▶ [EXERCISE GOAL] Once you have read the records below, report how many lines contain the word "slider", and give nothing besides that number.

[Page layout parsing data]
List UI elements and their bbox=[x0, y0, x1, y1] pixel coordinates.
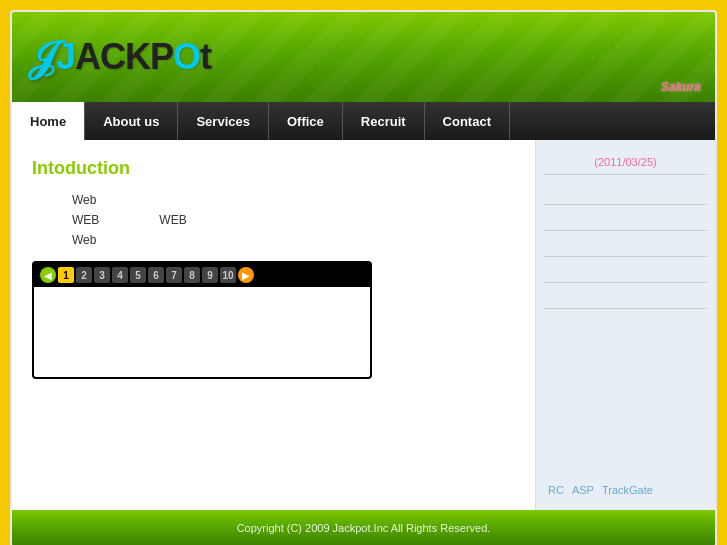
nav-item-aboutus[interactable]: About us bbox=[85, 102, 178, 140]
slider-controls: ◀ 1 2 3 4 5 6 7 8 9 10 bbox=[34, 263, 370, 287]
sidebar-link-rc[interactable]: RC bbox=[548, 484, 564, 496]
logo-text: JACKPOt bbox=[56, 36, 211, 78]
outer-frame: 𝒥 JACKPOt Sakura Home About us Services … bbox=[0, 0, 727, 545]
intro-row-3: Web bbox=[32, 233, 515, 247]
intro-rows: Web WEB WEB Web bbox=[32, 193, 515, 247]
slider-display bbox=[34, 287, 370, 377]
intro-row-2-text1: WEB bbox=[72, 213, 99, 227]
logo-icon: 𝒥 bbox=[30, 36, 52, 78]
sidebar-row-4 bbox=[544, 261, 707, 283]
intro-title: Intoduction bbox=[32, 158, 515, 179]
intro-row-2-text2: WEB bbox=[159, 213, 186, 227]
slide-num-3[interactable]: 3 bbox=[94, 267, 110, 283]
slide-num-10[interactable]: 10 bbox=[220, 267, 236, 283]
slide-num-5[interactable]: 5 bbox=[130, 267, 146, 283]
nav-item-contact[interactable]: Contact bbox=[425, 102, 510, 140]
sidebar-row-5 bbox=[544, 287, 707, 309]
main-layout: Intoduction Web WEB WEB Web ◀ 1 bbox=[12, 140, 715, 510]
sidebar-date: (2011/03/25) bbox=[544, 150, 707, 175]
nav-item-office[interactable]: Office bbox=[269, 102, 343, 140]
logo-area: 𝒥 JACKPOt bbox=[30, 36, 211, 78]
slider-prev-button[interactable]: ◀ bbox=[40, 267, 56, 283]
sakura-badge: Sakura bbox=[661, 80, 701, 94]
slide-num-7[interactable]: 7 bbox=[166, 267, 182, 283]
slide-num-9[interactable]: 9 bbox=[202, 267, 218, 283]
slide-num-2[interactable]: 2 bbox=[76, 267, 92, 283]
slide-num-1[interactable]: 1 bbox=[58, 267, 74, 283]
content-area: Intoduction Web WEB WEB Web ◀ 1 bbox=[12, 140, 535, 510]
sidebar: (2011/03/25) RC ASP TrackGate bbox=[535, 140, 715, 510]
slider-numbers: 1 2 3 4 5 6 7 8 9 10 bbox=[58, 267, 236, 283]
sidebar-links: RC ASP TrackGate bbox=[544, 476, 707, 500]
slider-next-button[interactable]: ▶ bbox=[238, 267, 254, 283]
slide-num-4[interactable]: 4 bbox=[112, 267, 128, 283]
nav-item-recruit[interactable]: Recruit bbox=[343, 102, 425, 140]
sidebar-row-3 bbox=[544, 235, 707, 257]
nav-bar: Home About us Services Office Recruit Co… bbox=[12, 102, 715, 140]
inner-frame: 𝒥 JACKPOt Sakura Home About us Services … bbox=[10, 10, 717, 545]
nav-item-services[interactable]: Services bbox=[178, 102, 269, 140]
intro-row-2: WEB WEB bbox=[32, 213, 515, 227]
header: 𝒥 JACKPOt Sakura bbox=[12, 12, 715, 102]
sidebar-link-trackgate[interactable]: TrackGate bbox=[602, 484, 653, 496]
sidebar-row-1 bbox=[544, 183, 707, 205]
nav-item-home[interactable]: Home bbox=[12, 102, 85, 140]
footer: Copyright (C) 2009 Jackpot.Inc All Right… bbox=[12, 510, 715, 545]
sidebar-link-asp[interactable]: ASP bbox=[572, 484, 594, 496]
slide-num-6[interactable]: 6 bbox=[148, 267, 164, 283]
slider-container: ◀ 1 2 3 4 5 6 7 8 9 10 bbox=[32, 261, 372, 379]
footer-text: Copyright (C) 2009 Jackpot.Inc All Right… bbox=[237, 522, 491, 534]
slide-num-8[interactable]: 8 bbox=[184, 267, 200, 283]
intro-row-1: Web bbox=[32, 193, 515, 207]
sidebar-row-2 bbox=[544, 209, 707, 231]
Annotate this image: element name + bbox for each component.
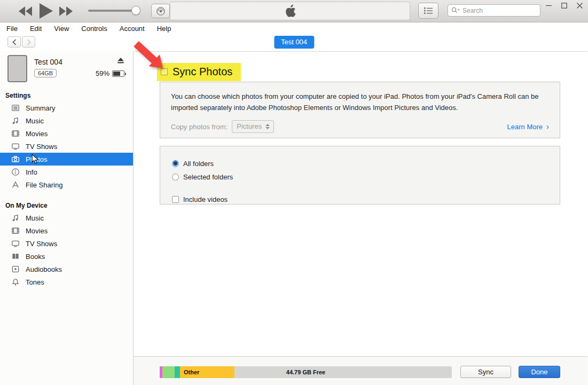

▶ [PROBLEM SOLUTION] 6